According to the Report, the letter of Appeal was transmitted to President Yahya Jammeh on 22 March 2012 and in which the Special Rapporteur has underlined Principles I (1) and II of the Declaration on the principles of Freedom of Expression (the Declaration), which states that Freedom of Expression and Information, "Is a fundamental and inalienable human right and an indispensable component of democracy" and "Any restrictions on freedom of expression shall be provided by law, serve a legitimate interest and be necessary in a democratic society".

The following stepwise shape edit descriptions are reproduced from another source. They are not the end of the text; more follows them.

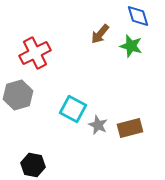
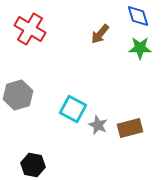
green star: moved 9 px right, 2 px down; rotated 15 degrees counterclockwise
red cross: moved 5 px left, 24 px up; rotated 32 degrees counterclockwise
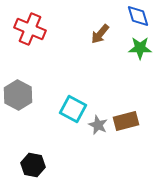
red cross: rotated 8 degrees counterclockwise
gray hexagon: rotated 16 degrees counterclockwise
brown rectangle: moved 4 px left, 7 px up
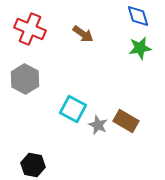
brown arrow: moved 17 px left; rotated 95 degrees counterclockwise
green star: rotated 10 degrees counterclockwise
gray hexagon: moved 7 px right, 16 px up
brown rectangle: rotated 45 degrees clockwise
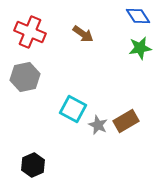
blue diamond: rotated 15 degrees counterclockwise
red cross: moved 3 px down
gray hexagon: moved 2 px up; rotated 20 degrees clockwise
brown rectangle: rotated 60 degrees counterclockwise
black hexagon: rotated 25 degrees clockwise
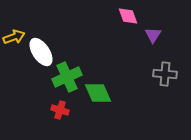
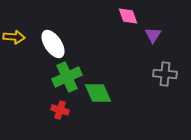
yellow arrow: rotated 25 degrees clockwise
white ellipse: moved 12 px right, 8 px up
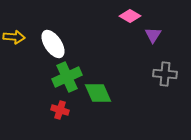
pink diamond: moved 2 px right; rotated 40 degrees counterclockwise
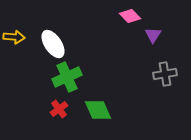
pink diamond: rotated 15 degrees clockwise
gray cross: rotated 15 degrees counterclockwise
green diamond: moved 17 px down
red cross: moved 1 px left, 1 px up; rotated 36 degrees clockwise
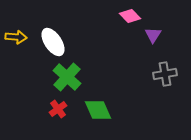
yellow arrow: moved 2 px right
white ellipse: moved 2 px up
green cross: rotated 24 degrees counterclockwise
red cross: moved 1 px left
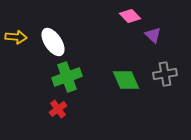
purple triangle: rotated 18 degrees counterclockwise
green cross: rotated 28 degrees clockwise
green diamond: moved 28 px right, 30 px up
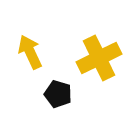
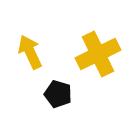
yellow cross: moved 1 px left, 4 px up
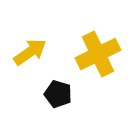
yellow arrow: rotated 80 degrees clockwise
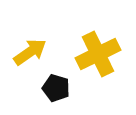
black pentagon: moved 2 px left, 6 px up
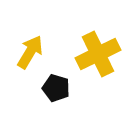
yellow arrow: rotated 24 degrees counterclockwise
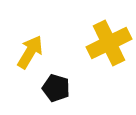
yellow cross: moved 11 px right, 11 px up
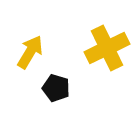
yellow cross: moved 2 px left, 5 px down
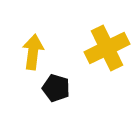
yellow arrow: moved 3 px right; rotated 24 degrees counterclockwise
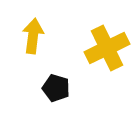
yellow arrow: moved 16 px up
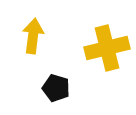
yellow cross: rotated 12 degrees clockwise
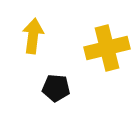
black pentagon: rotated 12 degrees counterclockwise
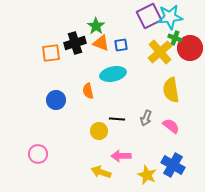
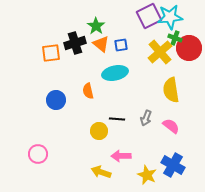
orange triangle: moved 1 px down; rotated 18 degrees clockwise
red circle: moved 1 px left
cyan ellipse: moved 2 px right, 1 px up
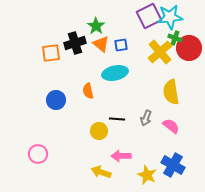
yellow semicircle: moved 2 px down
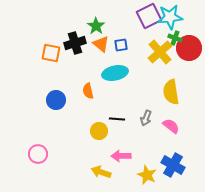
orange square: rotated 18 degrees clockwise
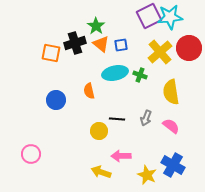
green cross: moved 35 px left, 37 px down
orange semicircle: moved 1 px right
pink circle: moved 7 px left
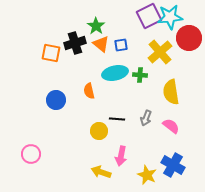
red circle: moved 10 px up
green cross: rotated 16 degrees counterclockwise
pink arrow: rotated 78 degrees counterclockwise
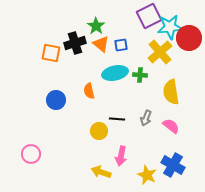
cyan star: moved 10 px down
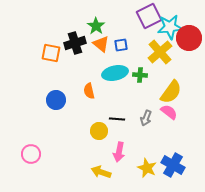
yellow semicircle: rotated 135 degrees counterclockwise
pink semicircle: moved 2 px left, 14 px up
pink arrow: moved 2 px left, 4 px up
yellow star: moved 7 px up
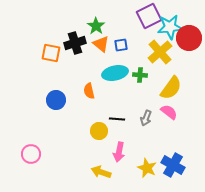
yellow semicircle: moved 4 px up
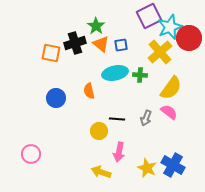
cyan star: rotated 15 degrees counterclockwise
blue circle: moved 2 px up
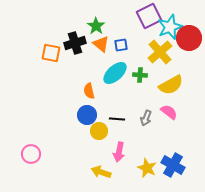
cyan ellipse: rotated 30 degrees counterclockwise
yellow semicircle: moved 3 px up; rotated 25 degrees clockwise
blue circle: moved 31 px right, 17 px down
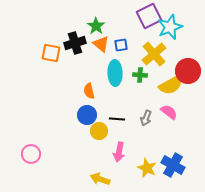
red circle: moved 1 px left, 33 px down
yellow cross: moved 6 px left, 2 px down
cyan ellipse: rotated 50 degrees counterclockwise
yellow arrow: moved 1 px left, 7 px down
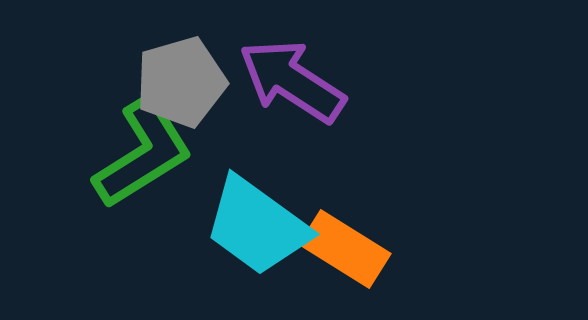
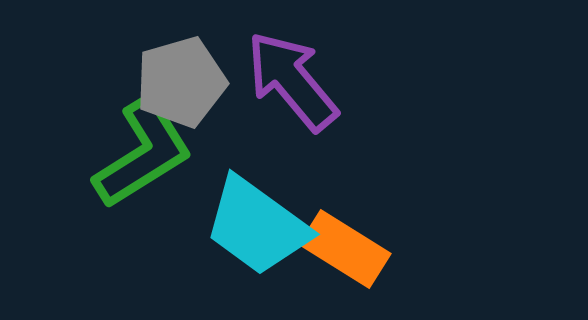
purple arrow: rotated 17 degrees clockwise
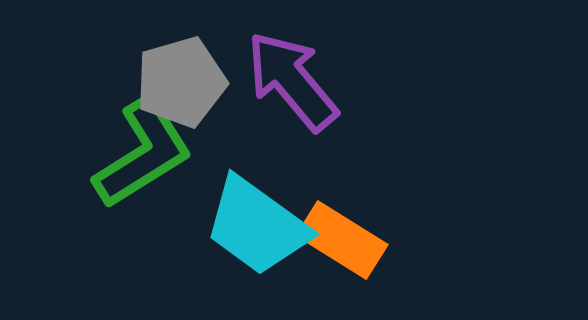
orange rectangle: moved 3 px left, 9 px up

The letter, according to the Report, further highlighted Principle XII of the Declaration which provides that: "No one shall be found liable for true statements, opinions or statements regarding public figures which it was reasonable to make in the circumstances" and that "Public figures shall be required to tolerate a greater degree of criticism" and "Sanctions shall never be so severe as to inhibit the right to freedom of expression, including by others."

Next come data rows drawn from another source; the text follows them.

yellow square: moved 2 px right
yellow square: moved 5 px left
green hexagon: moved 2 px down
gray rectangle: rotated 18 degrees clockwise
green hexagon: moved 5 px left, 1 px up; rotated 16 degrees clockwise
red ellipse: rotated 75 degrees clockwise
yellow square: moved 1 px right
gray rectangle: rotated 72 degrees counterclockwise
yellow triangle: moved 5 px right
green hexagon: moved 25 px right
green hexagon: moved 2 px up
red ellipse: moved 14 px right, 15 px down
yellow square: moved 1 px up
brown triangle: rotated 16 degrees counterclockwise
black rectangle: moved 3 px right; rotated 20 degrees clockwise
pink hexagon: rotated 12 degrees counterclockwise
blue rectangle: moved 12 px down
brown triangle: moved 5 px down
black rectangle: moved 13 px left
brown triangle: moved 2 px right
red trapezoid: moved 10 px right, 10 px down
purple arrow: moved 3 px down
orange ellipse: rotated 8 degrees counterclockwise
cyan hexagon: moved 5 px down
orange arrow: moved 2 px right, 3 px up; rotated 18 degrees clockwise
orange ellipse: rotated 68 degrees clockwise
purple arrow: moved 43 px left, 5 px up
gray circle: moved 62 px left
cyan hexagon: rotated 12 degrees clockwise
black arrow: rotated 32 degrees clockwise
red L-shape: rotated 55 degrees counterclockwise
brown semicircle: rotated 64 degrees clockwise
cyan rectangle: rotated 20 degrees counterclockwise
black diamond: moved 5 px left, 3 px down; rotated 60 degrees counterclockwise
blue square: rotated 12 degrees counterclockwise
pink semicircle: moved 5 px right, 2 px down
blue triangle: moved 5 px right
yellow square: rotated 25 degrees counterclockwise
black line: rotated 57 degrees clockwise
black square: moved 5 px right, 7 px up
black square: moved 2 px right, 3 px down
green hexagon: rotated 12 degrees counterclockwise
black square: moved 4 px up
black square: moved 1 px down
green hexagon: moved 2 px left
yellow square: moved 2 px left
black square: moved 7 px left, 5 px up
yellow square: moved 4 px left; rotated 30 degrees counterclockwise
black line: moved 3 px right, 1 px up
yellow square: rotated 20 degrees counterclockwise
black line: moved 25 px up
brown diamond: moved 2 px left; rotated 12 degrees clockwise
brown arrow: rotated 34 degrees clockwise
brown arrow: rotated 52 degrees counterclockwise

The Special Rapporteur on Freedom of Expression and Access to Information in Africa made an appeal for the President of The Gambia to use his powers to pardon Dr. Janneh who has been sentenced to life imprisonment, as well as the other three individuals who have been sentenced to three years imprisonment, and release them from jail.
It was reported that the Special Rapporteur made a request to meet with the Government of The Gambia, so as to engage with its officials, in a constructive dialogue on the situation of freedom of expression in the country.
"In the same vein, the report also acknowledged the full response from the Government of The Gambia to the urgent letter of Appeal, thus acceding to the request by the Special Rapporteur for an audience to engage in constructive dialogue on the situation of freedom of expression in the Gambia.
"The Government also acceded to the request by the Special Rapporteur for an audience with the Government, to engage in constructive dialogue on the situation of freedom of expression in the Gambia.
"We wish to express our gratitude to the Government of The Gambia for the response and invitation, and hope that other States Parties will emulate the Government of The Gambia by responding to the correspondences from the African Commission."
The Gambia is among two other African countries namely Liberia and Somalia who have been forwarded an urgent letter of Appeal on issues concerning restrictions on freedom of expression and information.